* [Instructions for the task]: In the material below, which lines hold the word "Football"? Pick each one out.
Source material Block Start
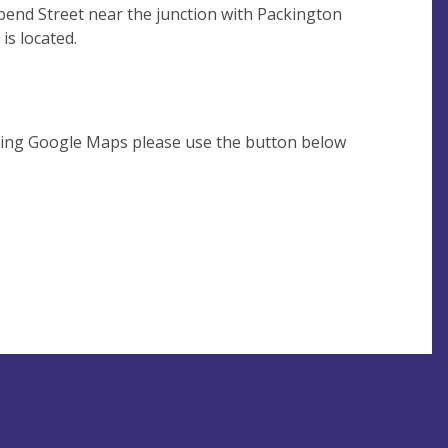
bend Street near the junction with Packington
 is located.
using Google Maps please use the button below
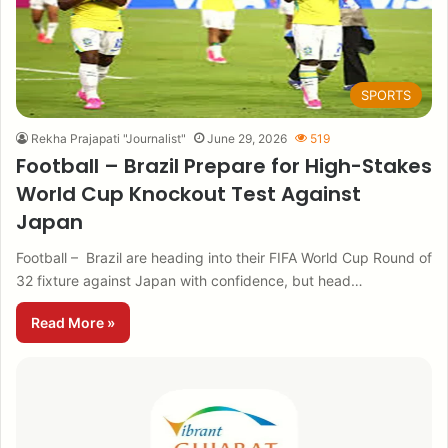
SPORTS
Rekha Prajapati "Journalist"
June 29, 2026
519
Football – Brazil Prepare for High-Stakes
World Cup Knockout Test Against
Japan
Football – Brazil are heading into their FIFA World Cup Round of
32 fixture against Japan with confidence, but head…
Read More »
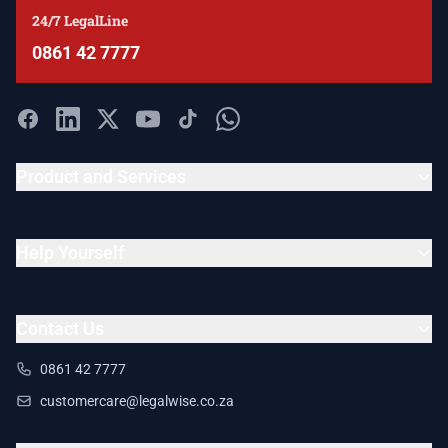
24/7 LegalLine
0861 42 7777
Product and Services
Help Yourself
Contact Us
0861 42 7777
customercare@legalwise.co.za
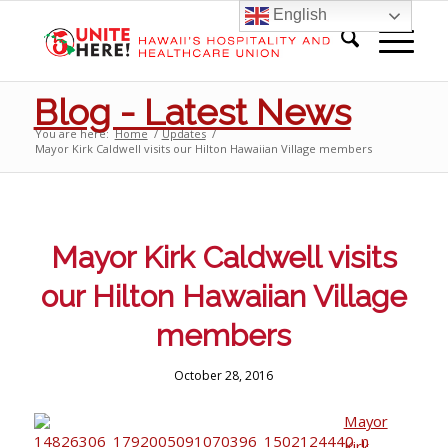
English
Blog - Latest News
You are here:
Home
/
Updates
/
Mayor Kirk Caldwell visits our Hilton Hawaiian Village members
Mayor Kirk Caldwell visits
our Hilton Hawaiian Village
members
October 28, 2016
Mayor
Kirk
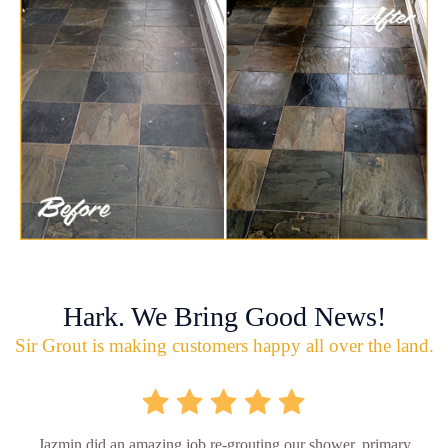
Hark. We Bring Good News!
Sir Grout is making customers happy all over the land.
Jazmin did an amazing job re-grouting our shower, primary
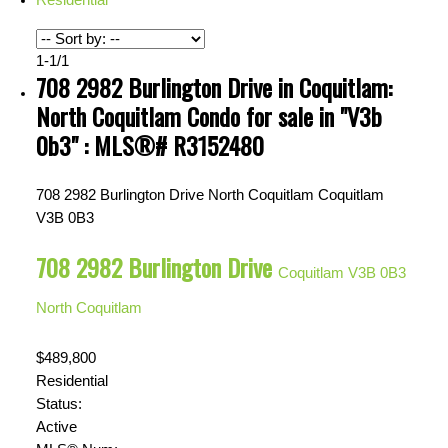
1-1
/
1
708 2982 Burlington Drive in Coquitlam:
North Coquitlam Condo for sale in "V3b
0b3" : MLS®# R3152480
708 2982 Burlington Drive
North Coquitlam
Coquitlam
V3B 0B3
708 2982 Burlington Drive
Coquitlam
V3B 0B3
North Coquitlam
$489,800
Residential
Status:
Active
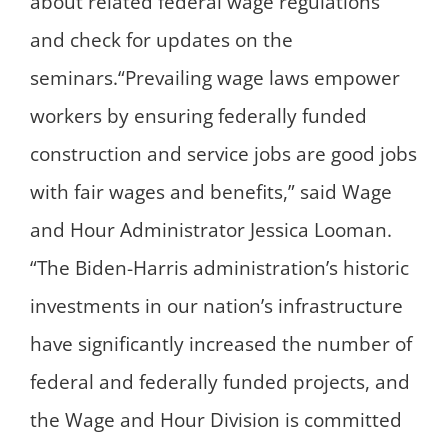
about related federal wage regulations
and check for updates on the
seminars.“Prevailing wage laws empower
workers by ensuring federally funded
construction and service jobs are good jobs
with fair wages and benefits,” said Wage
and Hour Administrator Jessica Looman.
“The Biden-Harris administration’s historic
investments in our nation’s infrastructure
have significantly increased the number of
federal and federally funded projects, and
the Wage and Hour Division is committed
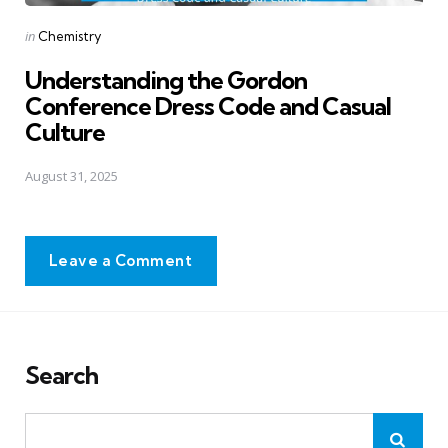
Posted
in
Chemistry
in
Understanding the Gordon
Conference Dress Code and Casual
Culture
August 31, 2025
Leave a Comment
Search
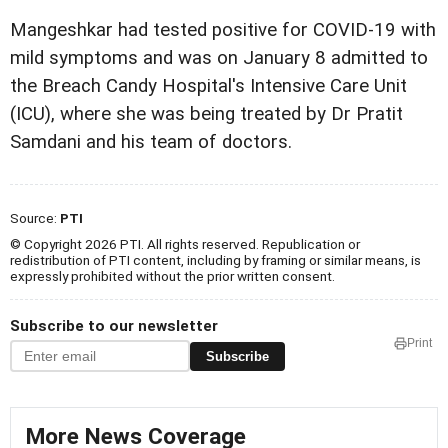
Mangeshkar had tested positive for COVID-19 with
mild symptoms and was on January 8 admitted to
the Breach Candy Hospital's Intensive Care Unit
(ICU), where she was being treated by Dr Pratit
Samdani and his team of doctors.
Source:
PTI
© Copyright 2026 PTI. All rights reserved. Republication or
redistribution of PTI content, including by framing or similar means, is
expressly prohibited without the prior written consent.
Subscribe to our newsletter
Print
Subscribe
More News Coverage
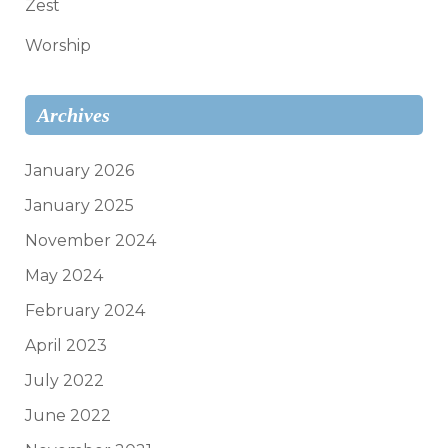
Zest
Worship
Archives
January 2026
January 2025
November 2024
May 2024
February 2024
April 2023
July 2022
June 2022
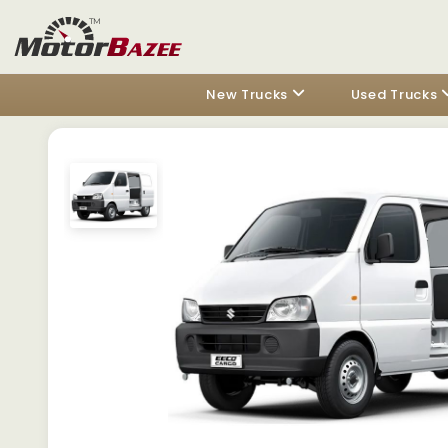
New Trucks
Used Trucks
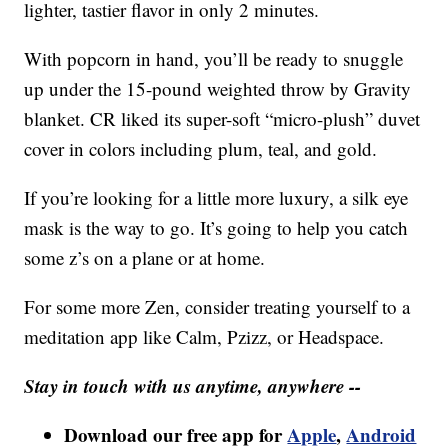
lighter, tastier flavor in only 2 minutes.
With popcorn in hand, you’ll be ready to snuggle
up under the 15-pound weighted throw by Gravity
blanket. CR liked its super-soft “micro-plush” duvet
cover in colors including plum, teal, and gold.
If you’re looking for a little more luxury, a silk eye
mask is the way to go. It’s going to help you catch
some z’s on a plane or at home.
For some more Zen, consider treating yourself to a
meditation app like Calm, Pzizz, or Headspace.
Stay in touch with us anytime, anywhere --
Download our free app for
Apple
,
Android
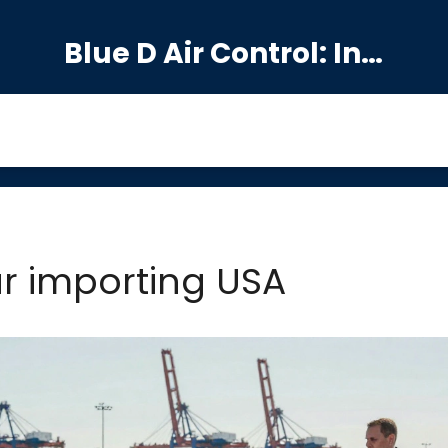
Blue D Air Control: India's Premier Manufacturing Hub
ar importing USA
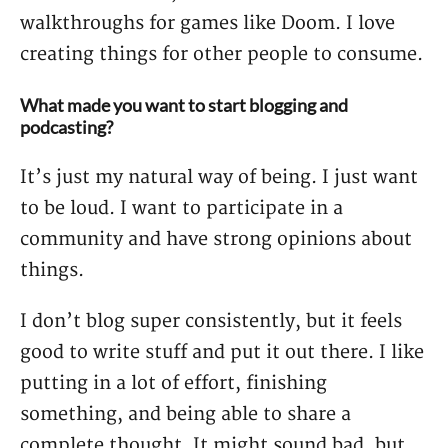
walkthroughs for games like Doom. I love
creating things for other people to consume.
What made you want to start blogging and
podcasting?
It’s just my natural way of being. I just want
to be loud. I want to participate in a
community and have strong opinions about
things.
I don’t blog super consistently, but it feels
good to write stuff and put it out there. I like
putting in a lot of effort, finishing
something, and being able to share a
complete thought. It might sound bad, but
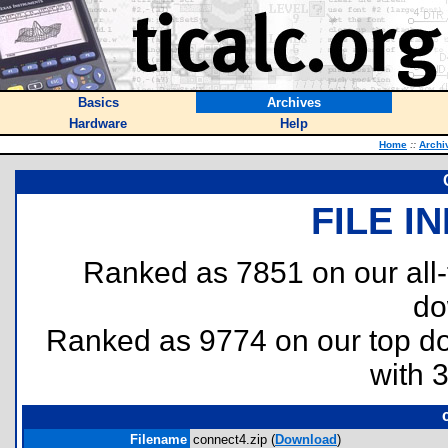
Basics
Archives
Hardware
Help
Home
::
Archi
FILE I
Ranked as 7851 on our all
do
Ranked as 9774 on our top 
with 
Filename
connect4.zip (
Download
)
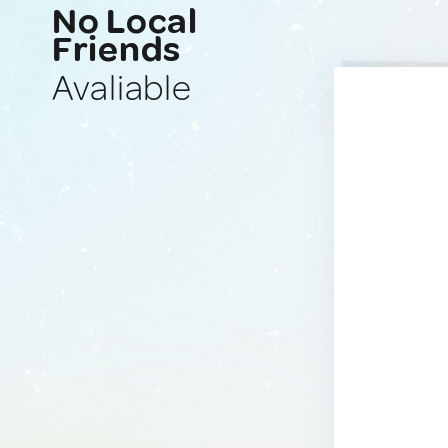
No Local
Friends
Avaliable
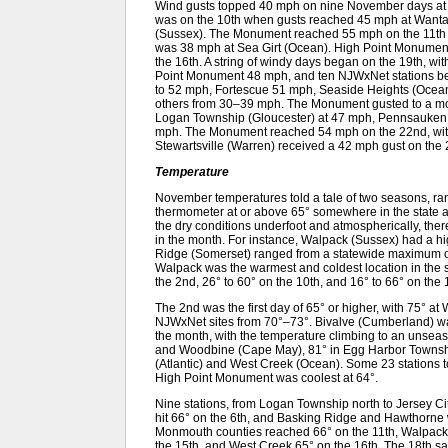
Wind gusts topped 40 mph on nine November days at o
was on the 10th when gusts reached 45 mph at Want
(Sussex). The Monument reached 55 mph on the 11th 
was 38 mph at Sea Girt (Ocean). High Point Monumen
the 16th. A string of windy days began on the 19th, w
Point Monument 48 mph, and ten NJWxNet stations 
to 52 mph, Fortescue 51 mph, Seaside Heights (Ocea
others from 30–39 mph. The Monument gusted to a mo
Logan Township (Gloucester) at 47 mph, Pennsauken
mph. The Monument reached 54 mph on the 22nd, with 
Stewartsville (Warren) received a 42 mph gust on the 
Temperature
November temperatures told a tale of two seasons, ran
thermometer at or above 65° somewhere in the state a
the dry conditions underfoot and atmospherically, th
in the month. For instance, Walpack (Sussex) had a hi
Ridge (Somerset) ranged from a statewide maximum of
Walpack was the warmest and coldest location in the s
the 2nd, 26° to 60° on the 10th, and 16° to 66° on the 
The 2nd was the first day of 65° or higher, with 75° at 
NJWxNet sites from 70°–73°. Bivalve (Cumberland) wa
the month, with the temperature climbing to an uns
and Woodbine (Cape May), 81° in Egg Harbor Township 
(Atlantic) and West Creek (Ocean). Some 23 stations
High Point Monument was coolest at 64°.
Nine stations, from Logan Township north to Jersey C
hit 66° on the 6th, and Basking Ridge and Hawthorne 
Monmouth counties reached 66° on the 11th, Walpack
the 15th, and West Creek 65° on the 16th. The 18th sa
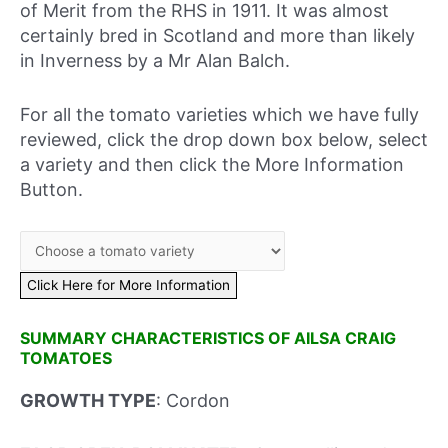
of Merit from the RHS in 1911. It was almost
certainly bred in Scotland and more than likely
in Inverness by a Mr Alan Balch.
For all the tomato varieties which we have fully
reviewed, click the drop down box below, select
a variety and then click the More Information
Button.
SUMMARY CHARACTERISTICS OF AILSA CRAIG
TOMATOES
GROWTH TYPE
: Cordon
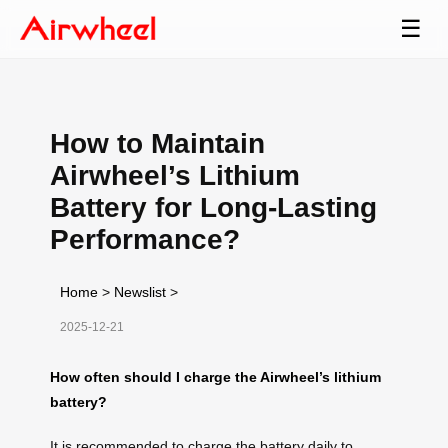
☰
How to Maintain
Airwheel’s Lithium
Battery for Long-Lasting
Performance?
Home
>
Newslist
>
2025-12-21
How often should I charge the Airwheel’s lithium
battery?
It is recommended to charge the battery daily to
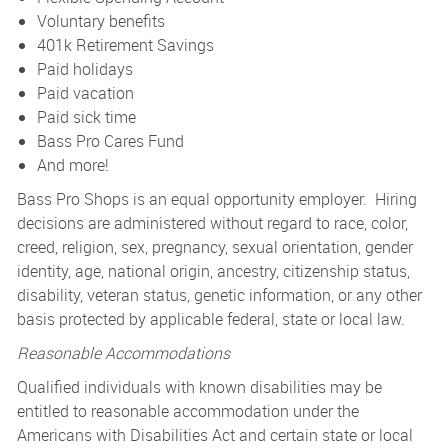
Voluntary benefits
401k Retirement Savings
Paid holidays
Paid vacation
Paid sick time
Bass Pro Cares Fund
And more!
Bass Pro Shops is an equal opportunity employer. Hiring
decisions are administered without regard to race, color,
creed, religion, sex, pregnancy, sexual orientation, gender
identity, age, national origin, ancestry, citizenship status,
disability, veteran status, genetic information, or any other
basis protected by applicable federal, state or local law.
Reasonable Accommodations
Qualified individuals with known disabilities may be
entitled to reasonable accommodation under the
Americans with Disabilities Act and certain state or local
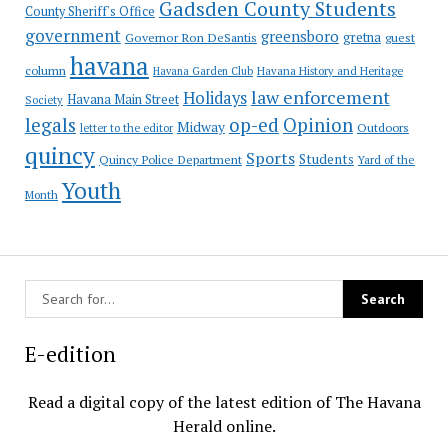
Gadsden County Students
County Sheriff's Office
government
greensboro
gretna
Governor Ron DeSantis
guest
havana
column
Havana Garden Club
Havana History and Heritage
law enforcement
Holidays
Havana Main Street
Society
op-ed
legals
Opinion
Midway
Outdoors
letter to the editor
quincy
Sports
Students
Quincy Police Department
Yard of the
Youth
Month
E-edition
Read a digital copy of the latest edition of The Havana
Herald online.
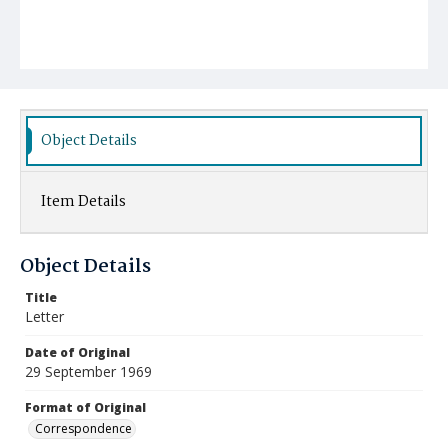
Object Details
Item Details
Object Details
Title
Letter
Date of Original
29 September 1969
Format of Original
Correspondence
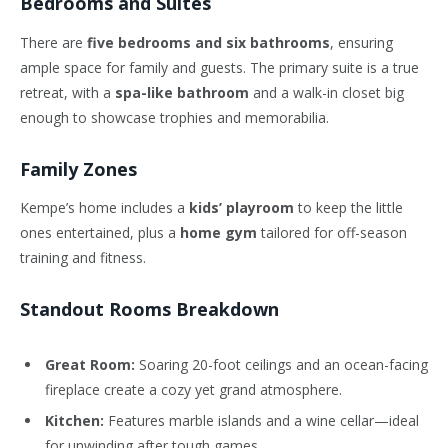
Bedrooms and Suites
There are
five bedrooms and six bathrooms
, ensuring
ample space for family and guests. The primary suite is a true
retreat, with a
spa-like bathroom
and a walk-in closet big
enough to showcase trophies and memorabilia.
Family Zones
Kempe’s home includes a
kids’ playroom
to keep the little
ones entertained, plus a
home gym
tailored for off-season
training and fitness.
Standout Rooms Breakdown
Great Room:
Soaring 20-foot ceilings and an ocean-facing
fireplace create a cozy yet grand atmosphere.
Kitchen:
Features marble islands and a wine cellar—ideal
for unwinding after tough games.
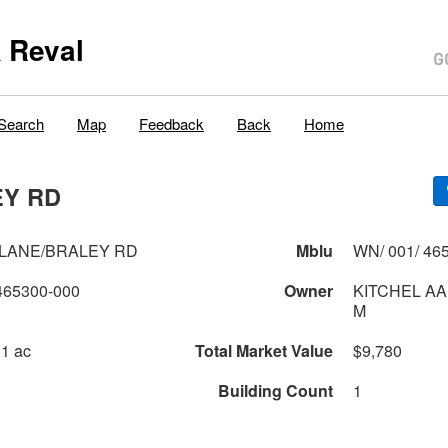
 Reval
Search
Map
Feedback
Back
Home
EY RD
LANE/BRALEY RD
Mblu
WN/ 001/ 465
465300-000
Owner
KITCHEL AA
M
 1 ac
Total Market Value
$9,780
Building Count
1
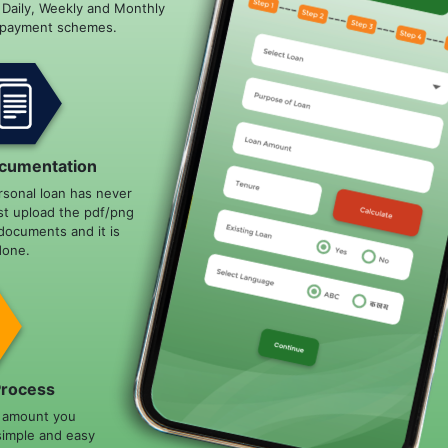
e Daily, Weekly and Monthly
epayment schemes.
cumentation
rsonal loan has never
st upload the pdf/png
documents and it is
done.
Process
n amount you
simple and easy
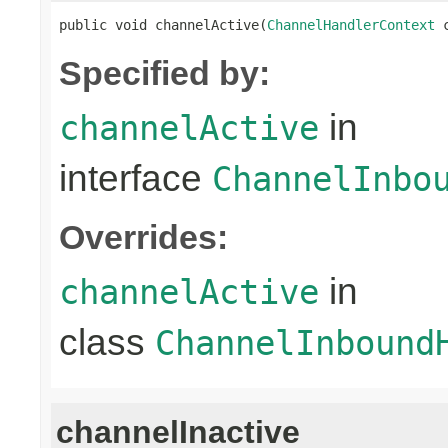
public void channelActive(
ChannelHandlerContext
 
Specified by:
in
channelActive
interface
ChannelInbo
Overrides:
in
channelActive
class
ChannelInbound
channelInactive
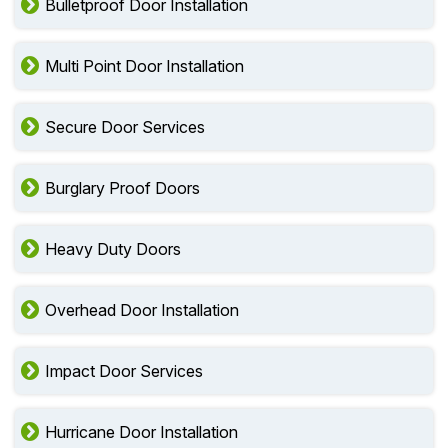
Bulletproof Door Installation
Multi Point Door Installation
Secure Door Services
Burglary Proof Doors
Heavy Duty Doors
Overhead Door Installation
Impact Door Services
Hurricane Door Installation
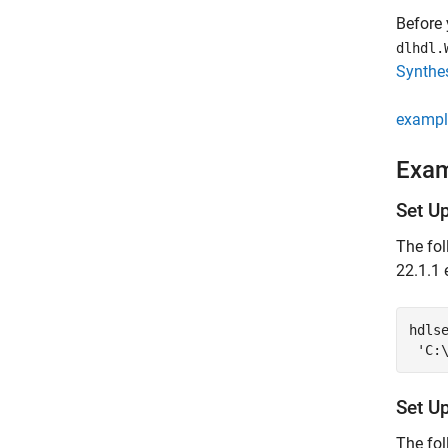
Before 
dlhdl.
Synthes
exampl
Exa
Set U
The fol
22.1.1 
hdls
'C:
Set U
The fol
Source material Block End
* [Response]:
Football – Brazil Prepare for High-Stakes
Football – Brazil are heading into their FIFA World Cup Round of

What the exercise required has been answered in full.